You may think I’m boring, but I’m not.
I’m a 24 y.o. girl who wants to have fun just like any other person in their 20s.
I just need more time to recharge after putting myself into a social event which includes a lot of people I don’t know.
This whole thing started happening after losing my old friends, because they showed they were not good friends for me in-any-possible-way.
Losing them meant losing a lot of pain I was carrying on my back in vain.
But at the same time it meant losing my comfort zone in social situations.
Meeting new people, a lot of new people, all at once, can be very stressful and physically tiring for a person who suffers from anxiety.
I’m also pretty shy and very introverted, and that doesn’t help at all.
I feel like I’m diving in uncharted waters every single time.
So when the stress reaches the breaking point, I may stop talking all of sudden.
And while I’m standing still, staring all around, I feel like everyone is looking at me and thinking I’m a weirdo and that increase my anxiety, so I get paralyzed and I turn to stone, because I feel like anything I do would look even weirder.
I KNOW IT MAKES NO SENSE, thank you.
That’s the point in having anxiety.
But thank you, genius, for making me feel even dumber than I’m actually feeling.
I start dreaming of my couch, my books, my music.
I need to go back home pretty instantly, after reaching the breaking point.
People who don’t wear my shoes may not understand that.
“We’re having so much fun, why do you wanna go already?”
It’s hard to make people understand how you feel in such situations, why the more you stay the worse it gets.
It’s hard not to be judged, even after explaining.
But it’s still worth a try.
People may laugh.

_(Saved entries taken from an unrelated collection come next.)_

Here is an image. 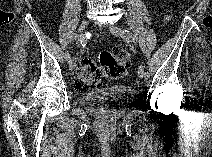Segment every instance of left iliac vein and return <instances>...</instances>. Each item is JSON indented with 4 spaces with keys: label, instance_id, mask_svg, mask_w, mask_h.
Masks as SVG:
<instances>
[{
    "label": "left iliac vein",
    "instance_id": "1",
    "mask_svg": "<svg viewBox=\"0 0 212 157\" xmlns=\"http://www.w3.org/2000/svg\"><path fill=\"white\" fill-rule=\"evenodd\" d=\"M108 29L116 37L122 38V37H125V35H126L125 30H123L115 25H109ZM144 73H145L144 68L142 66H140L138 69L139 78L143 79L145 77Z\"/></svg>",
    "mask_w": 212,
    "mask_h": 157
}]
</instances>
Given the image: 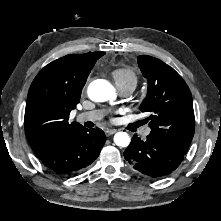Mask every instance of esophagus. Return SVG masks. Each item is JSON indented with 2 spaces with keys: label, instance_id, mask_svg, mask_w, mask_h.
I'll list each match as a JSON object with an SVG mask.
<instances>
[{
  "label": "esophagus",
  "instance_id": "obj_1",
  "mask_svg": "<svg viewBox=\"0 0 221 221\" xmlns=\"http://www.w3.org/2000/svg\"><path fill=\"white\" fill-rule=\"evenodd\" d=\"M114 133H116V129H107V130L105 131L106 136H111V135H113Z\"/></svg>",
  "mask_w": 221,
  "mask_h": 221
}]
</instances>
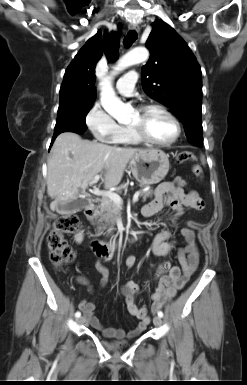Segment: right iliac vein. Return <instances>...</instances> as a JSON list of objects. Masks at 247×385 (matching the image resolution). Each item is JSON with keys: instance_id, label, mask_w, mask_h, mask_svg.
Masks as SVG:
<instances>
[{"instance_id": "63e3f726", "label": "right iliac vein", "mask_w": 247, "mask_h": 385, "mask_svg": "<svg viewBox=\"0 0 247 385\" xmlns=\"http://www.w3.org/2000/svg\"><path fill=\"white\" fill-rule=\"evenodd\" d=\"M77 322H78L79 324L84 323V322H85L84 317L82 316V317H80L79 319H77Z\"/></svg>"}]
</instances>
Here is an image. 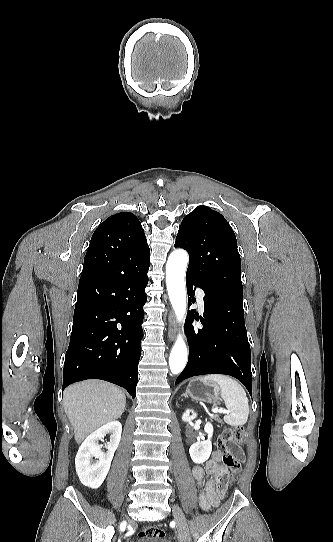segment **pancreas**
Wrapping results in <instances>:
<instances>
[{
	"label": "pancreas",
	"mask_w": 333,
	"mask_h": 542,
	"mask_svg": "<svg viewBox=\"0 0 333 542\" xmlns=\"http://www.w3.org/2000/svg\"><path fill=\"white\" fill-rule=\"evenodd\" d=\"M212 420H215V422H219V424H222V420H220L218 414H213V416H211Z\"/></svg>",
	"instance_id": "pancreas-1"
}]
</instances>
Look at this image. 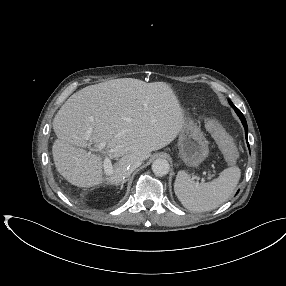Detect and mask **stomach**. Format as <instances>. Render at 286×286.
I'll list each match as a JSON object with an SVG mask.
<instances>
[{"instance_id": "0dacf381", "label": "stomach", "mask_w": 286, "mask_h": 286, "mask_svg": "<svg viewBox=\"0 0 286 286\" xmlns=\"http://www.w3.org/2000/svg\"><path fill=\"white\" fill-rule=\"evenodd\" d=\"M208 144L200 127L193 120L185 119L178 139L182 161L189 167H198L209 154Z\"/></svg>"}]
</instances>
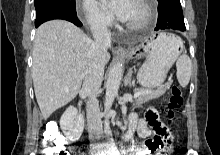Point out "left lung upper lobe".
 Returning <instances> with one entry per match:
<instances>
[{
  "mask_svg": "<svg viewBox=\"0 0 220 155\" xmlns=\"http://www.w3.org/2000/svg\"><path fill=\"white\" fill-rule=\"evenodd\" d=\"M162 1H165V0H158V2H162Z\"/></svg>",
  "mask_w": 220,
  "mask_h": 155,
  "instance_id": "left-lung-upper-lobe-1",
  "label": "left lung upper lobe"
}]
</instances>
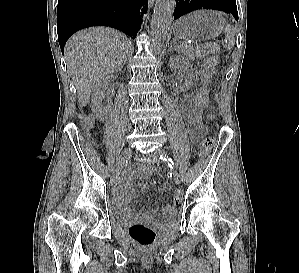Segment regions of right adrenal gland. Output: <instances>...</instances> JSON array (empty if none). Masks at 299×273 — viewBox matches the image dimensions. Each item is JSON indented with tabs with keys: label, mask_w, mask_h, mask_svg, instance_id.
I'll return each mask as SVG.
<instances>
[{
	"label": "right adrenal gland",
	"mask_w": 299,
	"mask_h": 273,
	"mask_svg": "<svg viewBox=\"0 0 299 273\" xmlns=\"http://www.w3.org/2000/svg\"><path fill=\"white\" fill-rule=\"evenodd\" d=\"M126 60H127V56L125 55L120 69H122L123 65L126 63Z\"/></svg>",
	"instance_id": "right-adrenal-gland-1"
}]
</instances>
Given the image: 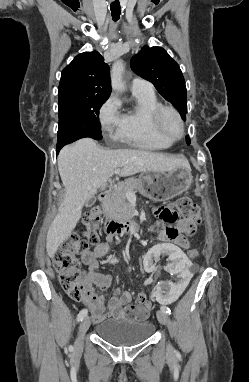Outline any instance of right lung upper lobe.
Returning <instances> with one entry per match:
<instances>
[{
    "label": "right lung upper lobe",
    "instance_id": "right-lung-upper-lobe-1",
    "mask_svg": "<svg viewBox=\"0 0 249 382\" xmlns=\"http://www.w3.org/2000/svg\"><path fill=\"white\" fill-rule=\"evenodd\" d=\"M110 72L96 51L77 55L62 71L58 89L59 108L96 99H108Z\"/></svg>",
    "mask_w": 249,
    "mask_h": 382
}]
</instances>
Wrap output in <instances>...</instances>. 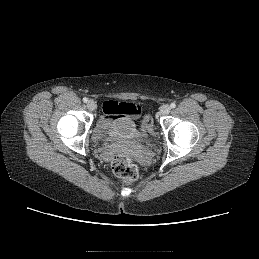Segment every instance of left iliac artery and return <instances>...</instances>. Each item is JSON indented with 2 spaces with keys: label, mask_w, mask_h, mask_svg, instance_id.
Returning a JSON list of instances; mask_svg holds the SVG:
<instances>
[{
  "label": "left iliac artery",
  "mask_w": 259,
  "mask_h": 259,
  "mask_svg": "<svg viewBox=\"0 0 259 259\" xmlns=\"http://www.w3.org/2000/svg\"><path fill=\"white\" fill-rule=\"evenodd\" d=\"M170 107H171V108H175V107H176V104L173 102V103L170 104Z\"/></svg>",
  "instance_id": "1"
}]
</instances>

People may think you’re crazy.
But only you know how you feel and if you’re not feeling comfortable, no-one has the right to force you to stay.

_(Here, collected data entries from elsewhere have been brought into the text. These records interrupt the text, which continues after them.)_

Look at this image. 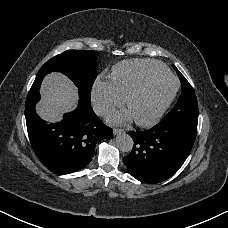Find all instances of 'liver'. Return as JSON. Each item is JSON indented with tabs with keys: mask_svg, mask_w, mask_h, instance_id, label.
Here are the masks:
<instances>
[{
	"mask_svg": "<svg viewBox=\"0 0 228 228\" xmlns=\"http://www.w3.org/2000/svg\"><path fill=\"white\" fill-rule=\"evenodd\" d=\"M42 96L44 101L38 106V112L48 121H56L61 115L60 111H69L75 108L77 101V88L64 75L53 73L43 82Z\"/></svg>",
	"mask_w": 228,
	"mask_h": 228,
	"instance_id": "obj_1",
	"label": "liver"
}]
</instances>
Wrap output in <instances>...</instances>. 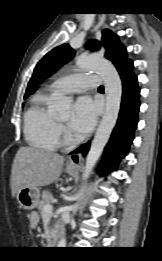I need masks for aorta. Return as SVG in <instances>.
<instances>
[{"label": "aorta", "instance_id": "obj_1", "mask_svg": "<svg viewBox=\"0 0 162 261\" xmlns=\"http://www.w3.org/2000/svg\"><path fill=\"white\" fill-rule=\"evenodd\" d=\"M76 65L82 70L98 71L104 81L106 93V109L91 143L82 175L83 180H87L116 125L120 111L122 83L115 67L104 58L94 55L79 56L76 59ZM71 102V98L61 97L54 103V108L58 112H66L70 109ZM82 195L83 190L77 194V199H80ZM78 206L79 204L76 203L71 207L73 214L76 213ZM65 246L66 238L63 237L58 242V247L64 248Z\"/></svg>", "mask_w": 162, "mask_h": 261}]
</instances>
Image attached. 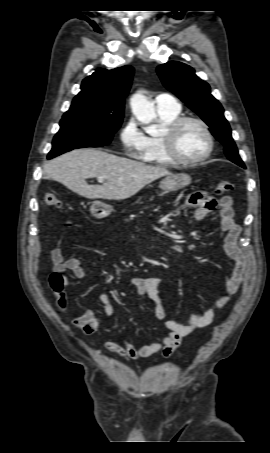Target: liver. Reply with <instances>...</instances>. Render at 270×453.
I'll list each match as a JSON object with an SVG mask.
<instances>
[{"label":"liver","instance_id":"1","mask_svg":"<svg viewBox=\"0 0 270 453\" xmlns=\"http://www.w3.org/2000/svg\"><path fill=\"white\" fill-rule=\"evenodd\" d=\"M51 178L87 199L123 200L147 184L171 174L163 166L118 157L94 148L76 149L47 163L44 168ZM103 177L102 185H88L87 178Z\"/></svg>","mask_w":270,"mask_h":453}]
</instances>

The main problem for me is that I literally turn into stone and I can’t literally move.
It takes a lot of energy to finally start walking without panicking, because I’m so sure everyone will look at me and judge me…
Now I could start saying: “Take your time“, “Breathe“, and everything everyone keeps telling you when you suffer from anxiety.

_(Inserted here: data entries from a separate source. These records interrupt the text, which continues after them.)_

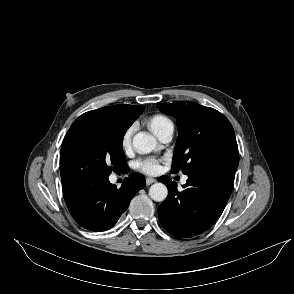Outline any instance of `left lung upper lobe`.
I'll list each match as a JSON object with an SVG mask.
<instances>
[{
    "instance_id": "1",
    "label": "left lung upper lobe",
    "mask_w": 294,
    "mask_h": 294,
    "mask_svg": "<svg viewBox=\"0 0 294 294\" xmlns=\"http://www.w3.org/2000/svg\"><path fill=\"white\" fill-rule=\"evenodd\" d=\"M157 108L177 120L178 138L172 173H199L220 156L238 152L231 123L219 111L197 103L157 104Z\"/></svg>"
}]
</instances>
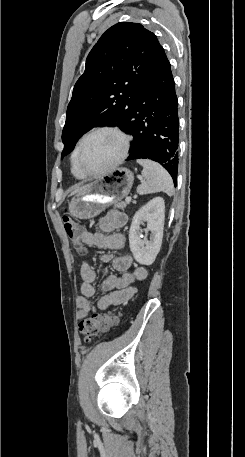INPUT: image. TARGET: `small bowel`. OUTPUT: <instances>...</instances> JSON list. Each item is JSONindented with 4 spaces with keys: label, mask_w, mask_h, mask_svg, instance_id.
<instances>
[{
    "label": "small bowel",
    "mask_w": 245,
    "mask_h": 457,
    "mask_svg": "<svg viewBox=\"0 0 245 457\" xmlns=\"http://www.w3.org/2000/svg\"><path fill=\"white\" fill-rule=\"evenodd\" d=\"M126 222L127 216L123 212L112 210L100 220V232L83 230L82 242L102 250L122 249L126 245V237L118 230L124 227ZM102 260L111 262L113 269L121 274L118 276L110 274L104 279L101 290L105 295L95 303L93 298L96 294V272L88 263L81 264V295L77 299L80 318L97 310H105L110 306L128 301L137 291L132 284L135 281L141 282L147 277L148 272L144 267L135 266L131 269L133 259L130 255L104 254Z\"/></svg>",
    "instance_id": "1"
}]
</instances>
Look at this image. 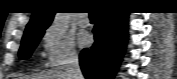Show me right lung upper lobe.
<instances>
[{"label": "right lung upper lobe", "mask_w": 177, "mask_h": 79, "mask_svg": "<svg viewBox=\"0 0 177 79\" xmlns=\"http://www.w3.org/2000/svg\"><path fill=\"white\" fill-rule=\"evenodd\" d=\"M54 14L55 12L49 11L45 7H40L34 11L31 20L25 29L23 39L30 37L37 31L48 28L53 20Z\"/></svg>", "instance_id": "right-lung-upper-lobe-1"}]
</instances>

But truth is: nothing really helps in those moments.
It’s just you and your bad anxiety hitting you like a thousand knifes piercing in your brain.
And that sucks.
And you only need to disappear and be alone in a quiet place.
Since you can’t disappear, you’ll have to make it through it, and you will, as you’ve always done.
But you’ll probably need a lot of time to recharge afterwards.
Should I apologize for that?
Should I feel guilty, or old (yep, that’s what I’ve been told), just because of it?
I honestly don’t think so.
I wanna go out and have fun and that’s what I do at least once a week.
And everyone keeps telling me: “You can overcome your limits”, because they don’t even know what it is like to have such limits.
What it is like to face the consequences of pushing too far.
And, icing on the cake, they also say: “It’s ok not to be ok” – just as long as THEY ARE ok.
Well, you know what? It’s really ok not to be ok.
And it’s also ok to do what makes me feel ok instead of what makes me feel bad for days. And it’s ok to take my time to get to be ok again.
It’s my right to be ok.
And no-one has the right to judge what it takes to me to be ok.
I’m not a robot,
I’m not a monkey,
I will not dance even if the beat’s funky.